• **Instructions to follow**
Please return only the lines from the one holding "2026/03 (153, 777)" through the one holding "2025/09 (153, 875)", exactly as they appear in the records below, both ends included.

• **Input data**
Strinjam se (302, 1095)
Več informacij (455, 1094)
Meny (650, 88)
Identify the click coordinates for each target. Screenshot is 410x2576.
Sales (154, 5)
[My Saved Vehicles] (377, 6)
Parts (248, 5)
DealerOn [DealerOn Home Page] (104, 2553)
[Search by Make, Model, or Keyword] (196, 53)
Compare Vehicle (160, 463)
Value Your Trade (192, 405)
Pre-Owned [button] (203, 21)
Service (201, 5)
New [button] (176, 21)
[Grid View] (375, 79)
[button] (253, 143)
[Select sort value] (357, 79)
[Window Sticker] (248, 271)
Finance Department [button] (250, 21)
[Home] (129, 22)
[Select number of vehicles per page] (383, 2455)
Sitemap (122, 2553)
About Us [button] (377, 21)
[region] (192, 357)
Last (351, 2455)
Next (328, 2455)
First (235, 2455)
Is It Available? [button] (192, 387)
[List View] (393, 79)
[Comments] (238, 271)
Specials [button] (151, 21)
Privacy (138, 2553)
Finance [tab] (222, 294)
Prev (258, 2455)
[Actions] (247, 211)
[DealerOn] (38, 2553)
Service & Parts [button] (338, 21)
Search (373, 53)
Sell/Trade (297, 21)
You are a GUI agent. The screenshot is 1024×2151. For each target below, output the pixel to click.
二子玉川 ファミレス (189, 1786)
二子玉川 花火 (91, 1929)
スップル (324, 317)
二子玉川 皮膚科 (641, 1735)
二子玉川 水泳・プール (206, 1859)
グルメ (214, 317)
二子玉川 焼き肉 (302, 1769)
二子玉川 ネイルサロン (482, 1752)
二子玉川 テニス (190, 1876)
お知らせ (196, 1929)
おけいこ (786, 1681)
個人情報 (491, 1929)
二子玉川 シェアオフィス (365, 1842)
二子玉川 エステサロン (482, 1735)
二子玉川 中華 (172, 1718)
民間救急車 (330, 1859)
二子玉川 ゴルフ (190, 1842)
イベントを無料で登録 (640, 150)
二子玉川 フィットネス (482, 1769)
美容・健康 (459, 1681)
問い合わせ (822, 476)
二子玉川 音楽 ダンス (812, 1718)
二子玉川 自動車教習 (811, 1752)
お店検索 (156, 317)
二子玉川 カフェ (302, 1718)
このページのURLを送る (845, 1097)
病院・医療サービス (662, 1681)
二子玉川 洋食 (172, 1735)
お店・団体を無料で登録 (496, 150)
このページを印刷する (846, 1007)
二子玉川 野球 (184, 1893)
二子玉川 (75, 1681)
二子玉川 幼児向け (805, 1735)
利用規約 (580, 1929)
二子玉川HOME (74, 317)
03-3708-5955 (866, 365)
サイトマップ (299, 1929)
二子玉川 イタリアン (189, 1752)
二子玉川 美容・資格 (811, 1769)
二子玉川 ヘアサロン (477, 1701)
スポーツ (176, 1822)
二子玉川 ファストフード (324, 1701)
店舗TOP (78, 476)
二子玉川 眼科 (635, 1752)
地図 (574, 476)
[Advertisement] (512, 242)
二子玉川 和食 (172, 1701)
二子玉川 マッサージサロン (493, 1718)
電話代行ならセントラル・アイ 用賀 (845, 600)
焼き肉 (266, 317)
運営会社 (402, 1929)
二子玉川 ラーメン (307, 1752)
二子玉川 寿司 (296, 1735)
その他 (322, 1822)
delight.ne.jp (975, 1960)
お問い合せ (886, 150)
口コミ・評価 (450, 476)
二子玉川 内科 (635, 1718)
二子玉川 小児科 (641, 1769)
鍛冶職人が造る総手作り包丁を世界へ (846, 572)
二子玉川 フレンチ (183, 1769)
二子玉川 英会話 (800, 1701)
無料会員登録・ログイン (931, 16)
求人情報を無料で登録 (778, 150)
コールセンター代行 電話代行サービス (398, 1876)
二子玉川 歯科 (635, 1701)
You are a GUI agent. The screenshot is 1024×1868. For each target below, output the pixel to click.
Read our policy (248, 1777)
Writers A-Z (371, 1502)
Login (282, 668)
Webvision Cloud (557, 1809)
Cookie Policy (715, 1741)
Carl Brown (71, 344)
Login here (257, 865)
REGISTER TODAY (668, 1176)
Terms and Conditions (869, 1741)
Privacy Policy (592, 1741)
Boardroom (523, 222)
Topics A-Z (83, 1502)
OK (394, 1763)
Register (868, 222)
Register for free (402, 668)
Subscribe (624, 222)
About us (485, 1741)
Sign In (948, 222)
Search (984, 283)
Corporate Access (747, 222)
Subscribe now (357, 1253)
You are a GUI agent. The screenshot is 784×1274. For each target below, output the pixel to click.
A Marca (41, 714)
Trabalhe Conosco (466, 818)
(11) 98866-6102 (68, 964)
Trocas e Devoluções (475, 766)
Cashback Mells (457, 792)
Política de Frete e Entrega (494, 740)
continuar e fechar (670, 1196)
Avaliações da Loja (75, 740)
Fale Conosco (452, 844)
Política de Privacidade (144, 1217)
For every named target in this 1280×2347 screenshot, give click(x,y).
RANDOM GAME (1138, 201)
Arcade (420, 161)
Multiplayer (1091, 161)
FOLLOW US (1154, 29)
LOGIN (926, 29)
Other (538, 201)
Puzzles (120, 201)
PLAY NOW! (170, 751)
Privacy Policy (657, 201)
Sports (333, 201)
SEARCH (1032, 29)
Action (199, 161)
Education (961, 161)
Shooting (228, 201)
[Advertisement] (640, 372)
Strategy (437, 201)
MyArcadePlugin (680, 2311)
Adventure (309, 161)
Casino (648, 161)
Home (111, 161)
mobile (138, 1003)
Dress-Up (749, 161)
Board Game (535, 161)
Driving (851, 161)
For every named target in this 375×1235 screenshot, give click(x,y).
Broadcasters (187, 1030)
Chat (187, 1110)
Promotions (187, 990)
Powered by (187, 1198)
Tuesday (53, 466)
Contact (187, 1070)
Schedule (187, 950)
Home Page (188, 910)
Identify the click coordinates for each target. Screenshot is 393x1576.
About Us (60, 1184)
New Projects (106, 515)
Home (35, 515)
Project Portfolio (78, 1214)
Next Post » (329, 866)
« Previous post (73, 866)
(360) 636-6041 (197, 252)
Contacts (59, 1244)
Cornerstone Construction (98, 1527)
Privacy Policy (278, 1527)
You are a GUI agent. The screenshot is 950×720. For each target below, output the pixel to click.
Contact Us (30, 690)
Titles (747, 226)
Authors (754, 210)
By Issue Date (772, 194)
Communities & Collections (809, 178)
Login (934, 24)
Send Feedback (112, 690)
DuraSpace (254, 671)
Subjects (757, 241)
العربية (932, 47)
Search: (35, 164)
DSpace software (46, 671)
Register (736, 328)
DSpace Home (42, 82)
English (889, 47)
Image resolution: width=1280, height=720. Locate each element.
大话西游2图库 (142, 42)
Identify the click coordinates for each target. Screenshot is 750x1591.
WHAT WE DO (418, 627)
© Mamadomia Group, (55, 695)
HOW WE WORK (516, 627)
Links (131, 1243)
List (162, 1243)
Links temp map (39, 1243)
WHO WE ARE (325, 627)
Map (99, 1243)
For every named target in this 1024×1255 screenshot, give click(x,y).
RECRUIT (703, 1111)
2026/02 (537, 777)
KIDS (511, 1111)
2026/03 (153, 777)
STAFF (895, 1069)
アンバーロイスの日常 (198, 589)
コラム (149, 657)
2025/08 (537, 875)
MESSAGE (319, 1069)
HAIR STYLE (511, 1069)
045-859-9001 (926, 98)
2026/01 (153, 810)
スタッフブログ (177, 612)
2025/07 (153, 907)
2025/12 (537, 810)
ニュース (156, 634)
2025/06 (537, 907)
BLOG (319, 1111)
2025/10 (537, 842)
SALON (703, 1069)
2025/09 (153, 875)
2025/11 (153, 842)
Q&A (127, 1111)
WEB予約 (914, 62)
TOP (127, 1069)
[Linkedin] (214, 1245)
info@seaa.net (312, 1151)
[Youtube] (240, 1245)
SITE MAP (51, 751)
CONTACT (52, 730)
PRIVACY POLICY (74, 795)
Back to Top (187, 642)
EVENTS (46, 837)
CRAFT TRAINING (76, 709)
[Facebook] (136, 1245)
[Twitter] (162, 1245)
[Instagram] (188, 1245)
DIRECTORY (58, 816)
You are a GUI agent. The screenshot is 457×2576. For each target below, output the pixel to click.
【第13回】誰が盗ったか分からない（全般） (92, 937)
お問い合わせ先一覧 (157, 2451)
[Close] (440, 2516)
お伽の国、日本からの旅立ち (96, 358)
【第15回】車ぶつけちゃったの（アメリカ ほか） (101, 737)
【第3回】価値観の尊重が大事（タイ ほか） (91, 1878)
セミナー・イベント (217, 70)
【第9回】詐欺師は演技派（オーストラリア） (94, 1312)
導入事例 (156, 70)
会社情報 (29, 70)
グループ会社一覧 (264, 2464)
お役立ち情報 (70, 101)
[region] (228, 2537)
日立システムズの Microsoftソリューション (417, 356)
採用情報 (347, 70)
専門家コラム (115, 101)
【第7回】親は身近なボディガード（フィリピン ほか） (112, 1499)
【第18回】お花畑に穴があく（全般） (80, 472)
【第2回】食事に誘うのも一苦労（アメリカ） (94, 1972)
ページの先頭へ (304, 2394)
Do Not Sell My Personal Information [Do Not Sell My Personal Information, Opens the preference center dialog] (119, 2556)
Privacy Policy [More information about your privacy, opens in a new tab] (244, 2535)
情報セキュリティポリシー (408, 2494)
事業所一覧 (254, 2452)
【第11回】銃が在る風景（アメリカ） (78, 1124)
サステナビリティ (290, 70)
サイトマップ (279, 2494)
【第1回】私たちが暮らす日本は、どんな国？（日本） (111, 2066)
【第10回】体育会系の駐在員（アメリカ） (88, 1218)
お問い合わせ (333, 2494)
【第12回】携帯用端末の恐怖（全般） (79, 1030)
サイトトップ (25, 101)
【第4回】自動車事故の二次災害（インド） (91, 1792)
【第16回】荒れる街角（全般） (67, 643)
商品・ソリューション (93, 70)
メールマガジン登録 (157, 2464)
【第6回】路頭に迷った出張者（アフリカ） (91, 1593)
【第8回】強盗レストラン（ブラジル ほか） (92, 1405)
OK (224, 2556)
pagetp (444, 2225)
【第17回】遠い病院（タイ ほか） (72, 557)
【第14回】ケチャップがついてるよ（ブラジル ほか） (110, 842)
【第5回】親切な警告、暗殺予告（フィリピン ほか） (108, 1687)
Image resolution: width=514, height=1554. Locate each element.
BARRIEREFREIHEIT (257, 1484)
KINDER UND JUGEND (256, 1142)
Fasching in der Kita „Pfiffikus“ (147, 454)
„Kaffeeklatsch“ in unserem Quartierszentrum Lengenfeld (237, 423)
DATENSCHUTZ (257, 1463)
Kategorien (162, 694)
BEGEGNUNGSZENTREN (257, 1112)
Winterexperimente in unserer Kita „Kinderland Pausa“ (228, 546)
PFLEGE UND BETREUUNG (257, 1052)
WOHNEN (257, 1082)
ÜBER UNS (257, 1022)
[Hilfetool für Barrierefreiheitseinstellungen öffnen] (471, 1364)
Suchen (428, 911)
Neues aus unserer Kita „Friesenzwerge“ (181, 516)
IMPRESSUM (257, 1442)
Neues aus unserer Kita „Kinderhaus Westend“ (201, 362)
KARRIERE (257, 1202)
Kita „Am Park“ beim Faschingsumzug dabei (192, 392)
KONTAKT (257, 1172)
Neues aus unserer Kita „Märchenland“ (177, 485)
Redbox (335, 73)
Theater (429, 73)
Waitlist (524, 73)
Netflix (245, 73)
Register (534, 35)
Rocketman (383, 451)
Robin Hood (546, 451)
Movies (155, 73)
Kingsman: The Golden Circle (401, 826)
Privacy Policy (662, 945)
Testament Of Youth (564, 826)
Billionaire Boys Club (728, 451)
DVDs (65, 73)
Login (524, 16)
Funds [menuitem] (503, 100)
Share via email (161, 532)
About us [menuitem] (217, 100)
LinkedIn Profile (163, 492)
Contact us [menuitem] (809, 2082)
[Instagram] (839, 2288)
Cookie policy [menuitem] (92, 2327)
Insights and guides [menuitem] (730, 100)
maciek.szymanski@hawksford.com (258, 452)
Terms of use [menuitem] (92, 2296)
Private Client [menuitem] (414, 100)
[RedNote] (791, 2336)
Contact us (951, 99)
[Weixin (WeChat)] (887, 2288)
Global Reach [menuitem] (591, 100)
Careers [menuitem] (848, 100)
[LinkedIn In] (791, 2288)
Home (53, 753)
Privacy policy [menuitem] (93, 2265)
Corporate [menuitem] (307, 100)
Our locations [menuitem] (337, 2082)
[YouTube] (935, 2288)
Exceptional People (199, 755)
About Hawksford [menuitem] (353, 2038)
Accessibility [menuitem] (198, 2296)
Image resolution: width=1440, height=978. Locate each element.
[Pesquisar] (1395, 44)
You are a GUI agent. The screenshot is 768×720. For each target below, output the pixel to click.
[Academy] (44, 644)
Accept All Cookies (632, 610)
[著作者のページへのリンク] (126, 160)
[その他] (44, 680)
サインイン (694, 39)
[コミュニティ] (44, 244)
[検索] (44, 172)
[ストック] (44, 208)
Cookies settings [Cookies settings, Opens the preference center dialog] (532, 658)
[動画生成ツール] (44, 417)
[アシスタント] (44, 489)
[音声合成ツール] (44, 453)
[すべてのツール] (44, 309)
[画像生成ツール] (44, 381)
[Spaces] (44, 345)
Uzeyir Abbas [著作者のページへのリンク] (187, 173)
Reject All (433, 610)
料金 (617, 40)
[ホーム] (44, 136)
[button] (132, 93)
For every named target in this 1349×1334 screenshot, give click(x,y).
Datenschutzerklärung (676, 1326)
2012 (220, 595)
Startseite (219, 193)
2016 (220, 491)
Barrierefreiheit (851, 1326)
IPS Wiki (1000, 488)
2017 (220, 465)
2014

• **Exercise result**
2026/03 (153, 777)
STAFF (895, 1069)
アンバーロイスの日常 (198, 589)
コラム (149, 657)
2025/08 (537, 875)
MESSAGE (319, 1069)
HAIR STYLE (511, 1069)
045-859-9001 (926, 98)
2026/01 (153, 810)
スタッフブログ (177, 612)
2025/07 (153, 907)
2025/12 (537, 810)
ニュース (156, 634)
2025/06 (537, 907)
BLOG (319, 1111)
2025/10 (537, 842)
SALON (703, 1069)
2025/09 (153, 875)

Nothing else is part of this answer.